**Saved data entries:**
"""

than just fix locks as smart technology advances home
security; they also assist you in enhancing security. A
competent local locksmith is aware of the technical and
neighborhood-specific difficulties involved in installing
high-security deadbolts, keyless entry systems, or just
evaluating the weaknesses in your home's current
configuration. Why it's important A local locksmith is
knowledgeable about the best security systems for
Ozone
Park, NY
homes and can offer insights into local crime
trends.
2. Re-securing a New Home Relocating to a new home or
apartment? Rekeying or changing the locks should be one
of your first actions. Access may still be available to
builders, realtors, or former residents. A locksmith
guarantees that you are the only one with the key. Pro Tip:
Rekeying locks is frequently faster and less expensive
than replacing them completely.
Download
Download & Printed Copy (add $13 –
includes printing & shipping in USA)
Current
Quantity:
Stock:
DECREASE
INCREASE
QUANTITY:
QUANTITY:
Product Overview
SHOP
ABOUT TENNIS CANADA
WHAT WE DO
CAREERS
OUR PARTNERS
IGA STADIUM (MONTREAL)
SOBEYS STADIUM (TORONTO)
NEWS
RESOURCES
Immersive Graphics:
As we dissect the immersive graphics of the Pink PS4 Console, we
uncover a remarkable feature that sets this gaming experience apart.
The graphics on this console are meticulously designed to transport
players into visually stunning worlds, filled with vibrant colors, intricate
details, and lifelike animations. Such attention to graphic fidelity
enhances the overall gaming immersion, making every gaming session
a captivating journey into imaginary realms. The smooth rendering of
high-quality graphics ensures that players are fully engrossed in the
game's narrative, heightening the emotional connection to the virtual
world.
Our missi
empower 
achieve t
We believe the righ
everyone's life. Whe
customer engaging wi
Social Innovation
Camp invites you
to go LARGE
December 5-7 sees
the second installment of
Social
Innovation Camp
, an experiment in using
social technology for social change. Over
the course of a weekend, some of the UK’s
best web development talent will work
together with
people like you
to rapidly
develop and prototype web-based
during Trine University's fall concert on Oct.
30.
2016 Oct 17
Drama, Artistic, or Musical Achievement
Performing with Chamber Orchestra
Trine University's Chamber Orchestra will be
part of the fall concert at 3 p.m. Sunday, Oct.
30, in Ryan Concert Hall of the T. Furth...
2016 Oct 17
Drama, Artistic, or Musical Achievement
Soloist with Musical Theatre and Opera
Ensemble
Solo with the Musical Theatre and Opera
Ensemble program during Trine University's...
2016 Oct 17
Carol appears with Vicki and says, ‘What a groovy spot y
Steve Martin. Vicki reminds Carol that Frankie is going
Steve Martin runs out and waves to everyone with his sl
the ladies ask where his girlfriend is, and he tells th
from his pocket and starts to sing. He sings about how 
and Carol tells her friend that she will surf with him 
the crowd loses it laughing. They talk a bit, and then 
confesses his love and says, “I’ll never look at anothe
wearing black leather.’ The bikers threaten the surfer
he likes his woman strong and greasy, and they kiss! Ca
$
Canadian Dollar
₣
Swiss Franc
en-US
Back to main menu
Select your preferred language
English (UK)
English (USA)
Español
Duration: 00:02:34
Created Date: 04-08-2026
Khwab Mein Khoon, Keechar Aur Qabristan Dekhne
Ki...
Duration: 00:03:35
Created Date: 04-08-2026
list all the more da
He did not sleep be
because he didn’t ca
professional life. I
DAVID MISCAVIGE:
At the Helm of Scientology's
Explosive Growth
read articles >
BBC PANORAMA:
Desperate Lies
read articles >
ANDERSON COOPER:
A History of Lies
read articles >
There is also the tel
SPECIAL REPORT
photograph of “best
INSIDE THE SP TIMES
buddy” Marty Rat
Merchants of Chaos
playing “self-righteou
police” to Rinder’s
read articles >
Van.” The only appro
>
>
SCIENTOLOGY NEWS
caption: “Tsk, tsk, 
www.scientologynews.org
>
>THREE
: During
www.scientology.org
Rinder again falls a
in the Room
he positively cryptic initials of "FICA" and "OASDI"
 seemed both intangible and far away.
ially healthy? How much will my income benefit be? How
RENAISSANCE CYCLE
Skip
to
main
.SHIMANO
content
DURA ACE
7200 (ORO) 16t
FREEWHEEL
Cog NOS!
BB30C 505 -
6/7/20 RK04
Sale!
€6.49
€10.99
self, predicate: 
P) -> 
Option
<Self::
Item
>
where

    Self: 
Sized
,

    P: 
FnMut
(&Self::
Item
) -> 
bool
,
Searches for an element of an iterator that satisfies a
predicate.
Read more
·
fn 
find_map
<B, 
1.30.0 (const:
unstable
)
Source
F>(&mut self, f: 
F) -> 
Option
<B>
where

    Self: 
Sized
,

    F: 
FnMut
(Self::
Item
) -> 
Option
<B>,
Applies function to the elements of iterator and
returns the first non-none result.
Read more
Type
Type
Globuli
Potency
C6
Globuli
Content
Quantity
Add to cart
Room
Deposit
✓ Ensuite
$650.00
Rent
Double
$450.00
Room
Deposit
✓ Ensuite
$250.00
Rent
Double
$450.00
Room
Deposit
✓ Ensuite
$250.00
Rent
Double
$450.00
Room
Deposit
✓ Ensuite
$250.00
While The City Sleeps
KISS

"""

**TASK INSTRUCTIONS:** Could you restate all of the lines above without altering a single word?

**YOUR RESPONSE:**
than just fix locks as smart technology advances home
security; they also assist you in enhancing security. A
competent local locksmith is aware of the technical and
neighborhood-specific difficulties involved in installing
high-security deadbolts, keyless entry systems, or just
evaluating the weaknesses in your home's current
configuration. Why it's important A local locksmith is
knowledgeable about the best security systems for
Ozone
Park, NY
homes and can offer insights into local crime
trends.
2. Re-securing a New Home Relocating to a new home or
apartment? Rekeying or changing the locks should be one
of your first actions. Access may still be available to
builders, realtors, or former residents. A locksmith
guarantees that you are the only one with the key. Pro Tip:
Rekeying locks is frequently faster and less expensive
than replacing them completely.
Download
Download & Printed Copy (add $13 –
includes printing & shipping in USA)
Current
Quantity:
Stock:
DECREASE
INCREASE
QUANTITY:
QUANTITY:
Product Overview
SHOP
ABOUT TENNIS CANADA
WHAT WE DO
CAREERS
OUR PARTNERS
IGA STADIUM (MONTREAL)
SOBEYS STADIUM (TORONTO)
NEWS
RESOURCES
Immersive Graphics:
As we dissect the immersive graphics of the Pink PS4 Console, we
uncover a remarkable feature that sets this gaming experience apart.
The graphics on this console are meticulously designed to transport
players into visually stunning worlds, filled with vibrant colors, intricate
details, and lifelike animations. Such attention to graphic fidelity
enhances the overall gaming immersion, making every gaming session
a captivating journey into imaginary realms. The smooth rendering of
high-quality graphics ensures that players are fully engrossed in the
game's narrative, heightening the emotional connection to the virtual
world.
Our missi
empower 
achieve t
We believe the righ
everyone's life. Whe
customer engaging wi
Social Innovation
Camp invites you
to go LARGE
December 5-7 sees
the second installment of
Social
Innovation Camp
, an experiment in using
social technology for social change. Over
the course of a weekend, some of the UK’s
best web development talent will work
together with
people like you
to rapidly
develop and prototype web-based
during Trine University's fall concert on Oct.
30.
2016 Oct 17
Drama, Artistic, or Musical Achievement
Performing with Chamber Orchestra
Trine University's Chamber Orchestra will be
part of the fall concert at 3 p.m. Sunday, Oct.
30, in Ryan Concert Hall of the T. Furth...
2016 Oct 17
Drama, Artistic, or Musical Achievement
Soloist with Musical Theatre and Opera
Ensemble
Solo with the Musical Theatre and Opera
Ensemble program during Trine University's...
2016 Oct 17
Carol appears with Vicki and says, ‘What a groovy spot y
Steve Martin. Vicki reminds Carol that Frankie is going
Steve Martin runs out and waves to everyone with his sl
the ladies ask where his girlfriend is, and he tells th
from his pocket and starts to sing. He sings about how 
and Carol tells her friend that she will surf with him 
the crowd loses it laughing. They talk a bit, and then 
confesses his love and says, “I’ll never look at anothe
wearing black leather.’ The bikers threaten the surfer
he likes his woman strong and greasy, and they kiss! Ca
$
Canadian Dollar
₣
Swiss Franc
en-US
Back to main menu
Select your preferred language
English (UK)
English (USA)
Español
Duration: 00:02:34
Created Date: 04-08-2026
Khwab Mein Khoon, Keechar Aur Qabristan Dekhne
Ki...
Duration: 00:03:35
Created Date: 04-08-2026
list all the more da
He did not sleep be
because he didn’t ca
professional life. I
DAVID MISCAVIGE:
At the Helm of Scientology's
Explosive Growth
read articles >
BBC PANORAMA:
Desperate Lies
read articles >
ANDERSON COOPER:
A History of Lies
read articles >
There is also the tel
SPECIAL REPORT
photograph of “best
INSIDE THE SP TIMES
buddy” Marty Rat
Merchants of Chaos
playing “self-righteou
police” to Rinder’s
read articles >
Van.” The only appro
>
>
SCIENTOLOGY NEWS
caption: “Tsk, tsk, 
www.scientologynews.org
>
>THREE
: During
www.scientology.org
Rinder again falls a
in the Room
he positively cryptic initials of "FICA" and "OASDI"
 seemed both intangible and far away.
ially healthy? How much will my income benefit be? How
RENAISSANCE CYCLE
Skip
to
main
.SHIMANO
content
DURA ACE
7200 (ORO) 16t
FREEWHEEL
Cog NOS!
BB30C 505 -
6/7/20 RK04
Sale!
€6.49
€10.99
self, predicate: 
P) -> 
Option
<Self::
Item
>
where

    Self: 
Sized
,

    P: 
FnMut
(&Self::
Item
) -> 
bool
,
Searches for an element of an iterator that satisfies a
predicate.
Read more
·
fn 
find_map
<B, 
1.30.0 (const:
unstable
)
Source
F>(&mut self, f: 
F) -> 
Option
<B>
where

    Self: 
Sized
,

    F: 
FnMut
(Self::
Item
) -> 
Option
<B>,
Applies function to the elements of iterator and
returns the first non-none result.
Read more
Type
Type
Globuli
Potency
C6
Globuli
Content
Quantity
Add to cart
Room
Deposit
✓ Ensuite
$650.00
Rent
Double
$450.00
Room
Deposit
✓ Ensuite
$250.00
Rent
Double
$450.00
Room
Deposit
✓ Ensuite
$250.00
Rent
Double
$450.00
Room
Deposit
✓ Ensuite
$250.00
While The City Sleeps
KISS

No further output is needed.